XVIII. A GREAT DECISION XIX. CARNAC BECOMES A CANDIDATE XX. JUNIA AND TARBOE HEAR THE NEWS XXI. THE SECRET MEETING XXII. POINT TO POINT XXIII. THE MAN WHO WOULD NOT XXIV. THE BLUE PAPER XXV. DENZIL TAKES A HAND IN THE GAME XXVI. THE CHALLENGE XXVII. EXIT XXVIII. A WOMAN WRITES A LETTER XXIX. CARNAC AND HIS MOTHER XXX. TARBOE HAS A DREAM XXXI. THIS WAY HOME XXXII. 'HALVES, PARDNER, HALVES'

CHAPTER XVIII

A GREAT DECISION

Months went by. In them Destiny made new drawings. With his mother, Carnac went to paint at a place called Charlemont. Tarboe pursued his work at the mills successfully; Junia saw nothing of Carnac, but she had a letter from him, and it might have been written by a man to his friend, yet with an undercurrent of sadness that troubled her.

She might, perhaps, have yielded to the attentions of Tarboe, had not an appealing message come from her aunt, and at an hour's notice went West again on her mission of sick-service.

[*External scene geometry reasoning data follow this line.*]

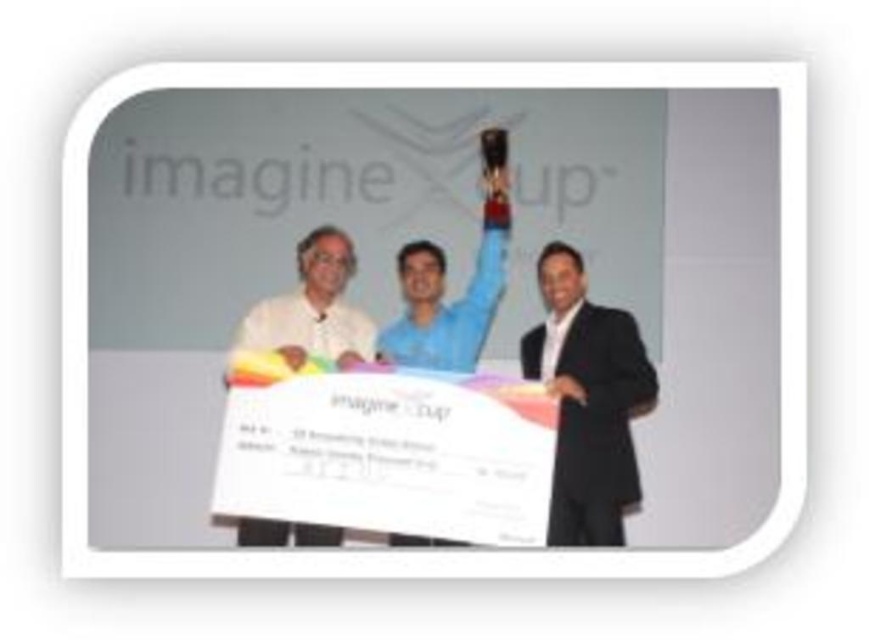 Question: Which object is farther from the camera taking this photo?

Choices:
 (A) white matte shirt at center
 (B) black suit at right

Answer: (A)

Question: Does black suit at right come in front of white matte shirt at center?

Choices:
 (A) yes
 (B) no

Answer: (A)

Question: Among these points, which one is nearest to the camera?

Choices:
 (A) (562, 269)
 (B) (322, 337)

Answer: (A)

Question: Does black suit at right appear on the left side of white matte shirt at center?

Choices:
 (A) yes
 (B) no

Answer: (B)

Question: Is black suit at right above white matte shirt at center?

Choices:
 (A) yes
 (B) no

Answer: (B) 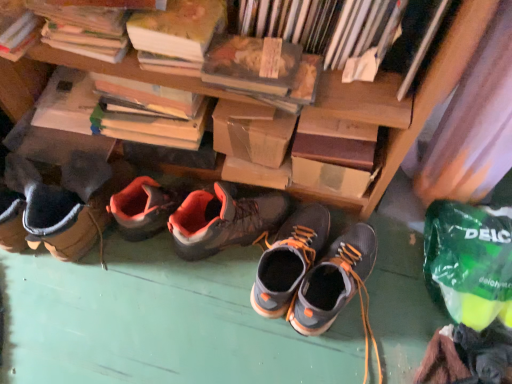 Locate an element on the screen. vacant area situated to the left side of matte gray and orange hiking boots at center, acting as the 1th footwear starting from the right is located at coordinates (234, 313). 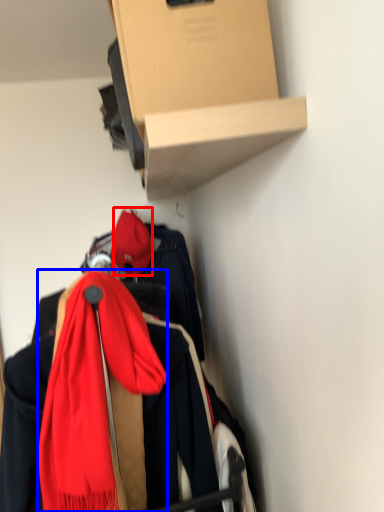 Question: Which point is closer to the camera, hat (highlighted by a red box) or scarf (highlighted by a blue box)?

Choices:
 (A) hat
 (B) scarf

Answer: (B) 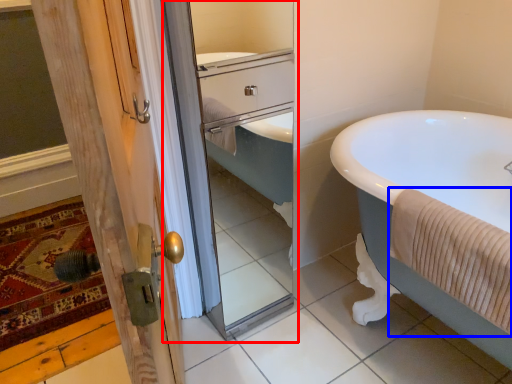 Question: Which object is further to the camera taking this photo, screen door (highlighted by a red box) or bath towel (highlighted by a blue box)?

Choices:
 (A) screen door
 (B) bath towel

Answer: (A) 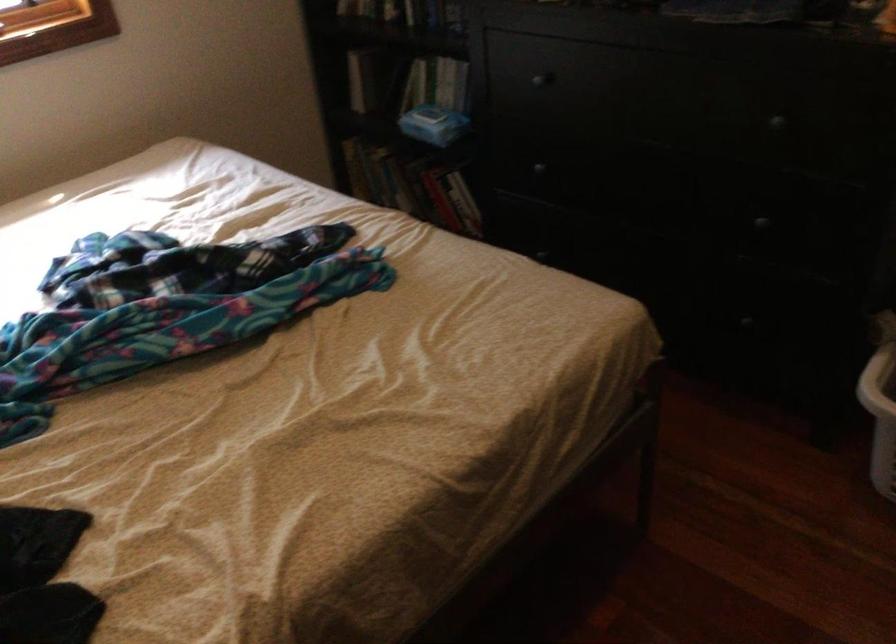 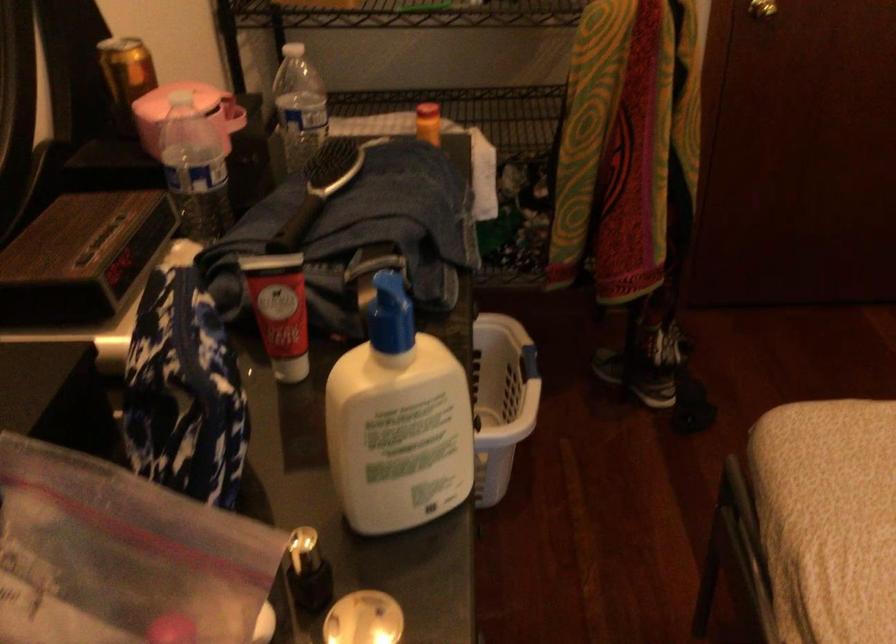 The point at (567, 290) is marked in the first image. Where is the corresponding point in the second image?

(828, 488) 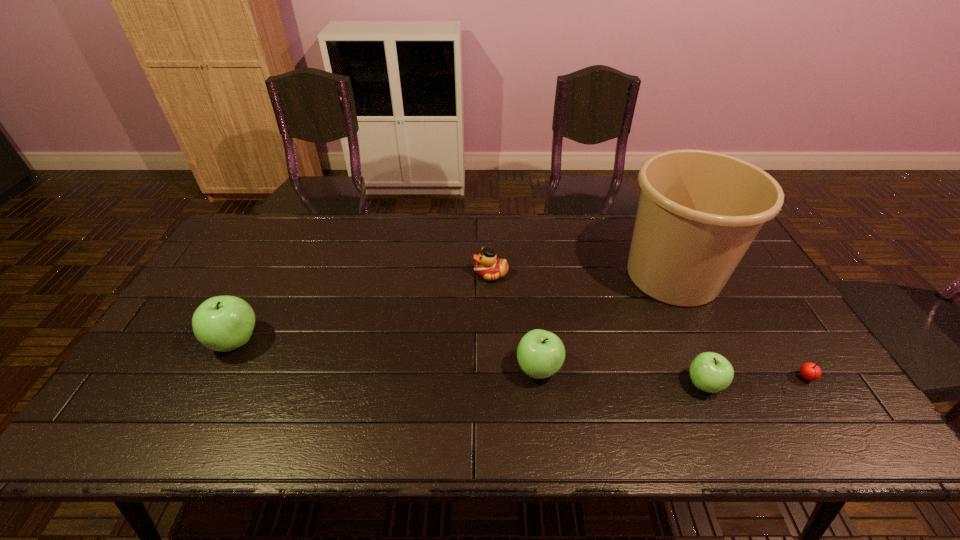 The height and width of the screenshot is (540, 960). I want to click on cherry that is at the right edge, so click(x=810, y=371).

The height and width of the screenshot is (540, 960). What are the coordinates of `object located in the far right corner section of the desktop` in the screenshot? It's located at (699, 211).

Where is `object at the near right corner`? This screenshot has width=960, height=540. object at the near right corner is located at coordinates (810, 371).

Where is `free space at the far edge of the desktop`? This screenshot has height=540, width=960. free space at the far edge of the desktop is located at coordinates (560, 238).

I want to click on vacant space at the near edge, so click(x=637, y=382).

This screenshot has width=960, height=540. I want to click on vacant area at the left edge, so click(246, 262).

In the image, there is a desktop. In order to click on free space at the near right corner in this screenshot , I will do `click(824, 377)`.

This screenshot has width=960, height=540. Find the location of `unoccupied area between the rightmost apple and the duck`. unoccupied area between the rightmost apple and the duck is located at coordinates (597, 329).

Locate an element on the screen. vacant area between the fifth object from right to left and the shortest apple is located at coordinates (597, 329).

The width and height of the screenshot is (960, 540). What are the coordinates of `empty space between the duck and the rightmost object` in the screenshot? It's located at (649, 326). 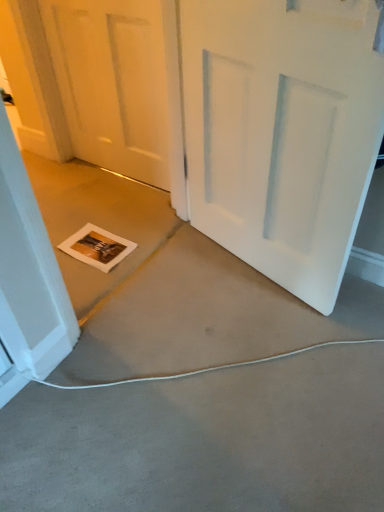 Question: Should I look upward or downward to see white matte door at center, which ranks as the 1th door in right-to-left order?

Choices:
 (A) up
 (B) down

Answer: (A)

Question: Should I look upward or downward to see gray carpet at lower center?

Choices:
 (A) down
 (B) up

Answer: (A)

Question: Is gray carpet at lower center at the back of white matte door at center, which is the 1th door in left-to-right order?

Choices:
 (A) yes
 (B) no

Answer: (B)

Question: Is white matte door at center, acting as the 2th door starting from the right, aimed at gray carpet at lower center?

Choices:
 (A) yes
 (B) no

Answer: (B)

Question: Is white matte door at center, which is the 1th door in left-to-right order, positioned beyond the bounds of gray carpet at lower center?

Choices:
 (A) no
 (B) yes

Answer: (B)

Question: From a real-world perspective, is white matte door at center, acting as the 2th door starting from the right, physically below gray carpet at lower center?

Choices:
 (A) yes
 (B) no

Answer: (B)

Question: Can you confirm if white matte door at center, acting as the 2th door starting from the right, is taller than gray carpet at lower center?

Choices:
 (A) yes
 (B) no

Answer: (A)

Question: Is white matte door at center, which is the 1th door in left-to-right order, wider than gray carpet at lower center?

Choices:
 (A) yes
 (B) no

Answer: (B)

Question: Does white matte door at center, which ranks as the 1th door in right-to-left order, appear on the right side of gray carpet at lower center?

Choices:
 (A) no
 (B) yes

Answer: (B)

Question: Is white matte door at center, the second door positioned from the left, wider than gray carpet at lower center?

Choices:
 (A) no
 (B) yes

Answer: (A)

Question: Is the depth of white matte door at center, the second door positioned from the left, greater than that of gray carpet at lower center?

Choices:
 (A) yes
 (B) no

Answer: (A)

Question: From the image's perspective, is white matte door at center, which ranks as the 1th door in right-to-left order, over gray carpet at lower center?

Choices:
 (A) yes
 (B) no

Answer: (A)

Question: Considering the relative sizes of white matte door at center, which ranks as the 1th door in right-to-left order, and gray carpet at lower center in the image provided, is white matte door at center, which ranks as the 1th door in right-to-left order, smaller than gray carpet at lower center?

Choices:
 (A) yes
 (B) no

Answer: (A)

Question: Does white matte door at center, the second door positioned from the left, have a lesser width compared to gray carpet at lower center?

Choices:
 (A) yes
 (B) no

Answer: (A)

Question: Is white matte door at center, which is the 1th door in left-to-right order, at the back of white matte door at center, which ranks as the 1th door in right-to-left order?

Choices:
 (A) yes
 (B) no

Answer: (B) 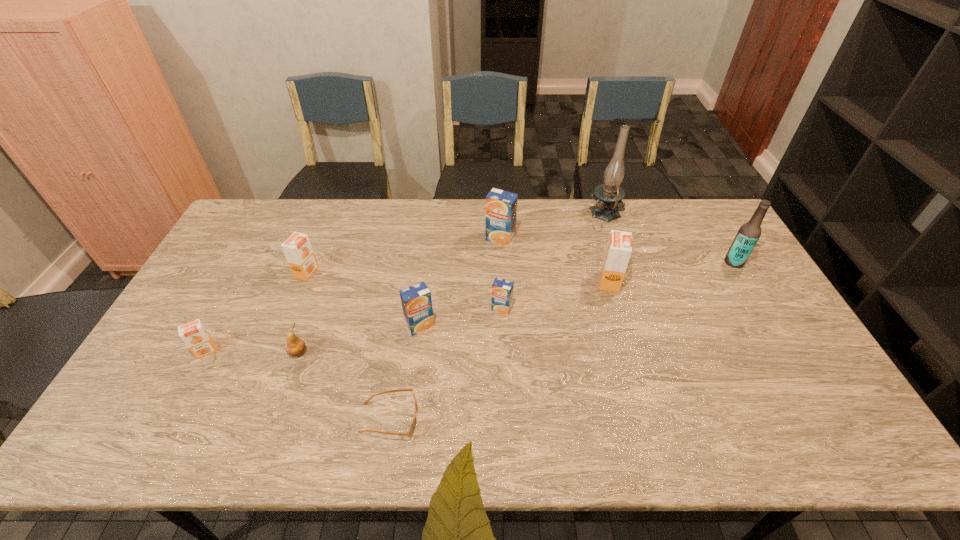 I want to click on vacant region located on the front-facing side of the nearest object, so click(480, 419).

In order to click on oil lamp at the far edge in this screenshot , I will do `click(610, 195)`.

Find the location of a particular element. orange_juice at the far edge is located at coordinates (501, 206).

Where is `object at the near edge`? The image size is (960, 540). object at the near edge is located at coordinates pos(411,430).

You are a GUI agent. You are given a task and a screenshot of the screen. Output one action in this format:
    pyautogui.click(x=<x>, y=<y>)
    Task: Click on the object present at the left edge
    Image resolution: width=960 pixels, height=540 pixels.
    Given the screenshot: What is the action you would take?
    pyautogui.click(x=194, y=334)

Locate an element on the screen. object that is positioned at the right edge is located at coordinates pyautogui.click(x=749, y=233).

At what (x,y) coordinates should I click in order to perform the action: click on vacant space at the far edge. Please return your answer as a coordinate pair (x, y). The width and height of the screenshot is (960, 540). Looking at the image, I should click on (544, 210).

You are a GUI agent. You are given a task and a screenshot of the screen. Output one action in this format:
    pyautogui.click(x=<x>, y=<y>)
    Task: Click on the blank space at the near edge of the desktop
    Image resolution: width=960 pixels, height=540 pixels.
    Given the screenshot: What is the action you would take?
    pyautogui.click(x=310, y=419)

In the image, there is a desktop. Where is `free space at the left edge`? The height and width of the screenshot is (540, 960). free space at the left edge is located at coordinates (196, 313).

Locate an element on the screen. free location at the right edge of the desktop is located at coordinates (762, 389). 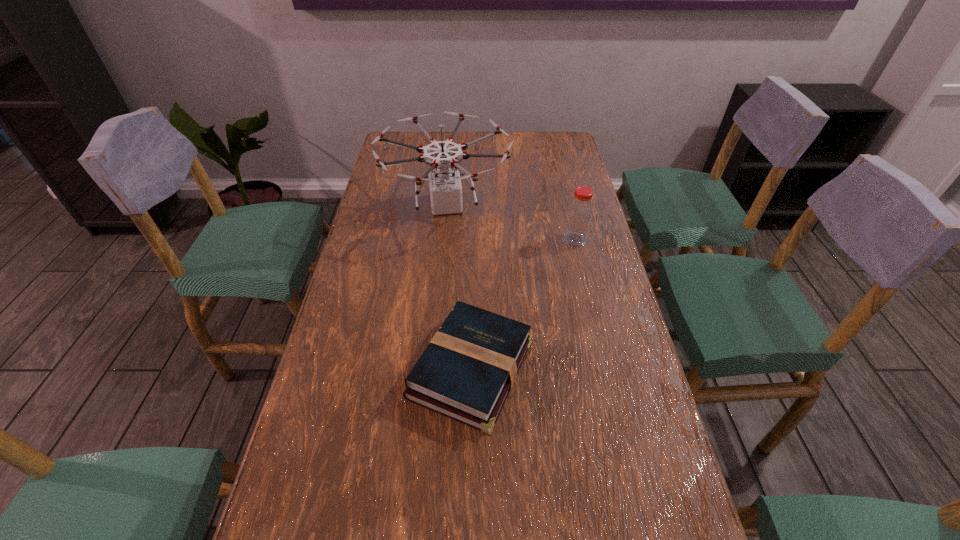 In the image, there is a desktop. Where is `free space at the far edge`? free space at the far edge is located at coordinates (522, 131).

You are a GUI agent. You are given a task and a screenshot of the screen. Output one action in this format:
    pyautogui.click(x=<x>, y=<y>)
    Task: Click on the vacant space at the left edge of the desktop
    
    Given the screenshot: What is the action you would take?
    pyautogui.click(x=358, y=283)

The width and height of the screenshot is (960, 540). In the image, there is a desktop. What are the coordinates of `vacant space at the right edge` in the screenshot? It's located at (566, 185).

You are a GUI agent. You are given a task and a screenshot of the screen. Output one action in this format:
    pyautogui.click(x=<x>, y=<y>)
    Task: Click on the vacant space at the far right corner
    
    Given the screenshot: What is the action you would take?
    pyautogui.click(x=548, y=140)

The image size is (960, 540). Find the location of `free space between the drone and the hardback book`. free space between the drone and the hardback book is located at coordinates (459, 287).

Image resolution: width=960 pixels, height=540 pixels. I want to click on free space that is in between the drone and the hardback book, so click(459, 287).

You are a GUI agent. You are given a task and a screenshot of the screen. Output one action in this format:
    pyautogui.click(x=<x>, y=<y>)
    Task: Click on the free point between the second shortest object and the shortest object
    This screenshot has width=960, height=540.
    Given the screenshot: What is the action you would take?
    pyautogui.click(x=523, y=305)

The height and width of the screenshot is (540, 960). I want to click on empty location between the second shortest object and the nearest object, so click(x=523, y=305).

I want to click on free space between the rightmost object and the hardback book, so click(523, 305).

Identify which object is located as the nearest to the hardback book. Please provide its 2D coordinates. Your answer should be formatted as a tuple, i.e. [(x, y)], where the tuple contains the x and y coordinates of a point satisfying the conditions above.

[(445, 185)] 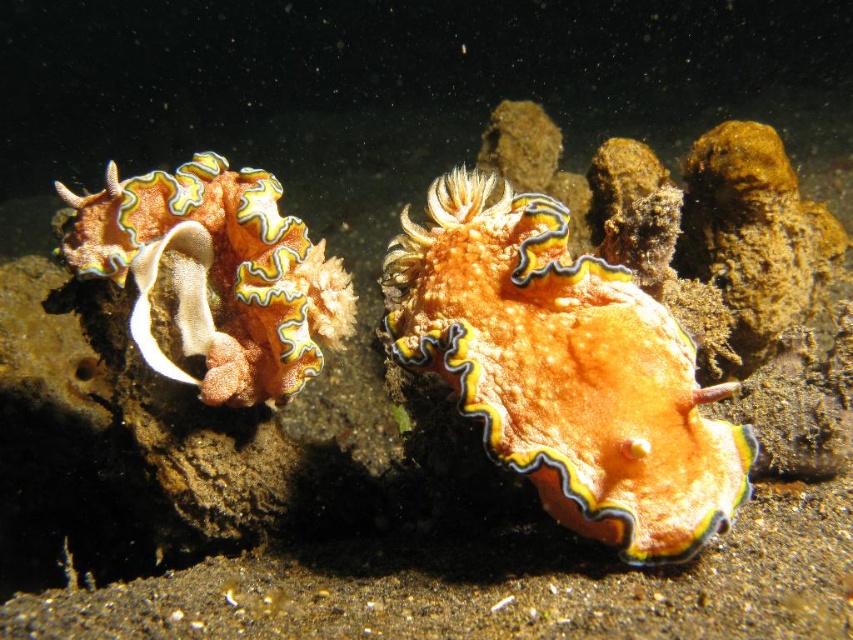 Between orange matte sea slug at center and orange matte coral at left, which one appears on the right side from the viewer's perspective?

From the viewer's perspective, orange matte sea slug at center appears more on the right side.

Can you confirm if orange matte sea slug at center is shorter than orange matte coral at left?

No, orange matte sea slug at center is not shorter than orange matte coral at left.

This screenshot has width=853, height=640. In order to click on orange matte sea slug at center in this screenshot , I will do [564, 369]. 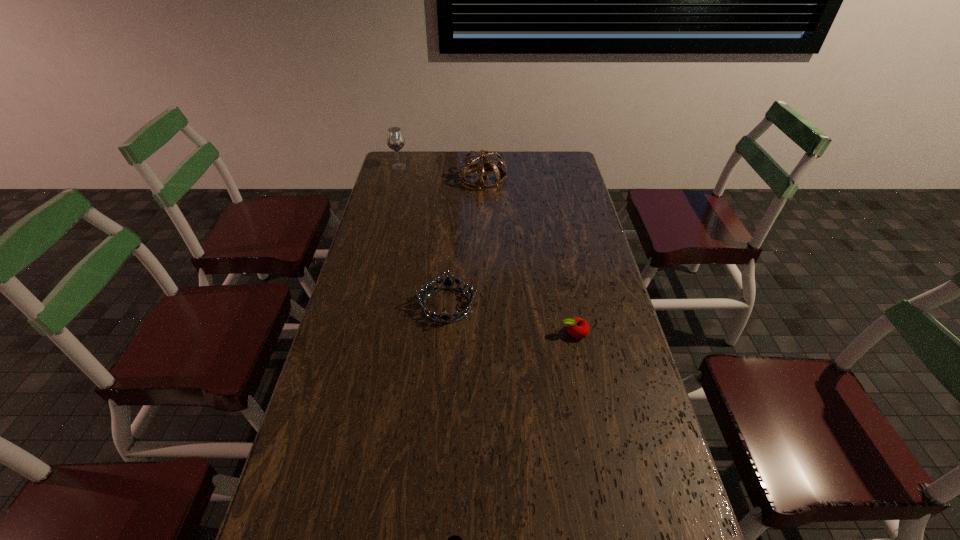 Find the location of a particular element. free spot between the rightmost object and the farther tiara is located at coordinates (528, 255).

At what (x,y) coordinates should I click in order to perform the action: click on vacant region between the tallest object and the rightmost object. Please return your answer as a coordinate pair (x, y). Looking at the image, I should click on click(487, 249).

Locate an element on the screen. The image size is (960, 540). unoccupied area between the fourth tallest object and the nearer tiara is located at coordinates (511, 319).

You are a GUI agent. You are given a task and a screenshot of the screen. Output one action in this format:
    pyautogui.click(x=<x>, y=<y>)
    Task: Click on the free space between the wineglass and the fourth tallest object
    
    Given the screenshot: What is the action you would take?
    pyautogui.click(x=487, y=249)

The width and height of the screenshot is (960, 540). I want to click on vacant area that lies between the shorter tiara and the apple, so [x=511, y=319].

Locate an element on the screen. This screenshot has width=960, height=540. free space between the shorter tiara and the leftmost object is located at coordinates (423, 236).

Image resolution: width=960 pixels, height=540 pixels. Identify the location of object that ranks as the closest to the nearer tiara. (578, 328).

Find the location of a particular element. The image size is (960, 540). object that can be found as the second closest to the shortest object is located at coordinates (578, 328).

Where is `free spot that satisfies the following two spatial constraints: 1. on the front-facing side of the rightmost object; 2. on the right side of the shorter tiara`? This screenshot has height=540, width=960. free spot that satisfies the following two spatial constraints: 1. on the front-facing side of the rightmost object; 2. on the right side of the shorter tiara is located at coordinates (445, 333).

What are the coordinates of `vacant space that satisfies the following two spatial constraints: 1. on the front-facing side of the fourth tallest object; 2. on the left side of the shorter tiara` in the screenshot? It's located at (445, 333). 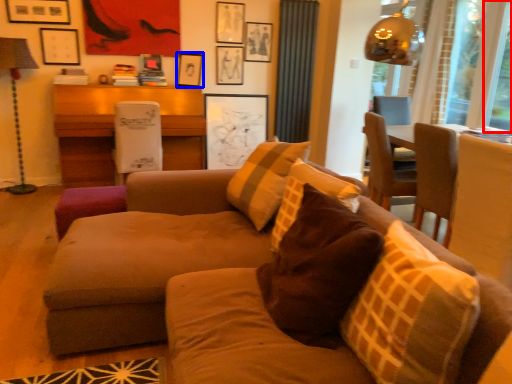 Question: Which point is further to the camera, window screen (highlighted by a red box) or picture frame (highlighted by a blue box)?

Choices:
 (A) window screen
 (B) picture frame

Answer: (B)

Politically the Province of Quebec was in turmoil. The time was drawing near when the Dominion Government must go to the polls, and in the most secluded cottage on the St. Lawrence, the virtues and defects of the administration were vital questions. Voters knew as much of technical law-making as the average voter everywhere, but no more, and sometimes less. Yet there was in the mind of the French-Canadian an intuition, which was as valuable as the deeper knowledge of a trained politician. The two great parties in the Province were led by Frenchmen. The English people, however, were chiefly identified with the party opposed to Barode Barouche, the Secretary of State.